Anyone built a home-made sputniks trap? I built a small one and the birds can escape by jumping to the angled openings. May I ask the dimensions to those people who made one. My sputniks have 12 inches from the floor to the angled opening. What is supposed to be the right measurement?


----------



## ezemaxima (Jan 12, 2008)

Here's mine.. I hang a piece of cloth to prevent my bird from attempting to get out.


----------



## RodSD (Oct 24, 2008)

Thanks. I got it working now, but I may have lost 2 new birds that I got from George Simon. One of them just bolted out while installing/testing my sputniks trap. The other one escaped, too, but made a couple of circles around the house, perched, then flew again.


----------



## TAWhatley (Mar 6, 2001)

RodSD said:


> Thanks. I got it working now, but I may have lost 2 new birds that I got from George Simon. One of them just bolted out while installing/testing my sputniks trap. The other one escaped, too, but made a couple of circles around the house, perched, then flew again.
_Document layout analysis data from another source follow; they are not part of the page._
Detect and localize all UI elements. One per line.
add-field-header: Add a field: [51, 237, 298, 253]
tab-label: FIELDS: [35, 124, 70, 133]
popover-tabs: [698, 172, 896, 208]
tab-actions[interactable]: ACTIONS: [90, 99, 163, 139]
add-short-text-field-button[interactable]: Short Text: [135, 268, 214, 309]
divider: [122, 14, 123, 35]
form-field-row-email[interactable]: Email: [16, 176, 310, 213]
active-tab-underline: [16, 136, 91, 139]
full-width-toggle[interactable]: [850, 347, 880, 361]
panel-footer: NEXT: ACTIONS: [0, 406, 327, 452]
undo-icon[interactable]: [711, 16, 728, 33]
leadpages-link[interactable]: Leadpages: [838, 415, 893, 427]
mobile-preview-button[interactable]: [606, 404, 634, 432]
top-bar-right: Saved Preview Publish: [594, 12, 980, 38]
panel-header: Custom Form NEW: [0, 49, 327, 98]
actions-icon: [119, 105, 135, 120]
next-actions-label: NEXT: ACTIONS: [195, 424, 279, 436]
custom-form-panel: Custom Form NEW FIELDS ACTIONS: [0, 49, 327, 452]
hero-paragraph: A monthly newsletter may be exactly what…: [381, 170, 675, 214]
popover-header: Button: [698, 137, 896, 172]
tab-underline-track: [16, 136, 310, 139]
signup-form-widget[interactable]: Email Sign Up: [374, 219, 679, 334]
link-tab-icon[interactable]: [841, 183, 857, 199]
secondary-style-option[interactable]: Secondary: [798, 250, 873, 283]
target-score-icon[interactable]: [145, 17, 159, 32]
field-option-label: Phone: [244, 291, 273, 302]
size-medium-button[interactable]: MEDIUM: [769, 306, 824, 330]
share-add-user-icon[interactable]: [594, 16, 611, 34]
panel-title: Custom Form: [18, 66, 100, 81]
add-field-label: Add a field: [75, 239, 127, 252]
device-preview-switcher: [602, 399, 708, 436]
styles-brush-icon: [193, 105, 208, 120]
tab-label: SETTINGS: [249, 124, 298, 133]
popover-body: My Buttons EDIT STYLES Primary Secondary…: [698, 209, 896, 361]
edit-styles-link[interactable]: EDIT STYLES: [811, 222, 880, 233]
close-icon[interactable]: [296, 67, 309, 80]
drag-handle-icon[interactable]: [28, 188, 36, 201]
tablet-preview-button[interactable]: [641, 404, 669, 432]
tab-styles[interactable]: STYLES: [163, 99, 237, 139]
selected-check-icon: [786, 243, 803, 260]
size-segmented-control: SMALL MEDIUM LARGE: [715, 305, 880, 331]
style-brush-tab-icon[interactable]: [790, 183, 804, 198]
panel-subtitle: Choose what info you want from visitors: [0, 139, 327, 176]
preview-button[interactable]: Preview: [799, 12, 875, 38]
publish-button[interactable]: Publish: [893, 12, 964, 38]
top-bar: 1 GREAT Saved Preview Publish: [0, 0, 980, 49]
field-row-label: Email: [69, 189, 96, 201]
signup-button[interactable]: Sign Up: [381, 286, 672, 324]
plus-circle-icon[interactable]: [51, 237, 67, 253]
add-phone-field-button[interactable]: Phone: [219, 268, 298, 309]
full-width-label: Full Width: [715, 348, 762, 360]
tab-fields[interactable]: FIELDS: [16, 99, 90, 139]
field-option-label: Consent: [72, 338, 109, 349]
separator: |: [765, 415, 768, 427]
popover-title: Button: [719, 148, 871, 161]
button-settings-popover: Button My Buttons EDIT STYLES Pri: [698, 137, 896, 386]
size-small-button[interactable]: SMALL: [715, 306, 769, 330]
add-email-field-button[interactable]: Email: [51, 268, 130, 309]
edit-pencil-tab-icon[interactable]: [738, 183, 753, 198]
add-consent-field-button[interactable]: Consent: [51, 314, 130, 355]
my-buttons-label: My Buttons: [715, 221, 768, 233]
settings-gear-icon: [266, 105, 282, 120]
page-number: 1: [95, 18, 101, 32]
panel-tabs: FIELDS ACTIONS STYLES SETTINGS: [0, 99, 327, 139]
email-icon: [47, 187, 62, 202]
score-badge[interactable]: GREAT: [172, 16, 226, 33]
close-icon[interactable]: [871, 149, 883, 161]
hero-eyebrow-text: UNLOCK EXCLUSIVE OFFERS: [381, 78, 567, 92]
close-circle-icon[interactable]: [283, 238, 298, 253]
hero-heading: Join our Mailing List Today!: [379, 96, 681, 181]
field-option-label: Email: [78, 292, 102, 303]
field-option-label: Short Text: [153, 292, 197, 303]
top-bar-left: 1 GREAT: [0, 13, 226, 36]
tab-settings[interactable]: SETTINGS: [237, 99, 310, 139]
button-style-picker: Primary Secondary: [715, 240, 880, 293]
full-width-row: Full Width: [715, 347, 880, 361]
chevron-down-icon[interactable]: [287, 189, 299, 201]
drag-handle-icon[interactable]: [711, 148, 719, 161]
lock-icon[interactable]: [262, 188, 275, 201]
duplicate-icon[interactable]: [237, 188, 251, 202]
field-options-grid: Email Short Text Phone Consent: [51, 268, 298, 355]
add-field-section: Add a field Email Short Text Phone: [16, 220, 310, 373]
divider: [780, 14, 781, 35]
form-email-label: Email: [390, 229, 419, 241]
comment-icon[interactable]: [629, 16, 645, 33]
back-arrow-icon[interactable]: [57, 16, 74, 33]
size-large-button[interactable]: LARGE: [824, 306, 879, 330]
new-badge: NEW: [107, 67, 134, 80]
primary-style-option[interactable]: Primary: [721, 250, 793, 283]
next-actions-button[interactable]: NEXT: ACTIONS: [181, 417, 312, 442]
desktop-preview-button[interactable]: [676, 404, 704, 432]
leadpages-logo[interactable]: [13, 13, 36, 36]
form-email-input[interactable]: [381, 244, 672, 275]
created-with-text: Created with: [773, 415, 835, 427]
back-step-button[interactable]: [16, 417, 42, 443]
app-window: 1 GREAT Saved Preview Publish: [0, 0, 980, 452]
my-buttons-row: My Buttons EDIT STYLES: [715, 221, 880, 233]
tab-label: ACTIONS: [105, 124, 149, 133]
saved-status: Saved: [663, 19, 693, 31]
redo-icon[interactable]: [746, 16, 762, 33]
They will probably go home to George's place if they aren't back at your place in the AM .. just check with George if they don't show back up.

Terry


----------



## RodSD (Oct 24, 2008)

Still missing even after I released my birds today to lure/find them. I already sent a message to George. We will work together on this. 

Today though I saw what appeared to be red-tail hawk or red-shouldered hawk. It was trying to get a seagull from above. What a beautiful big bird!


----------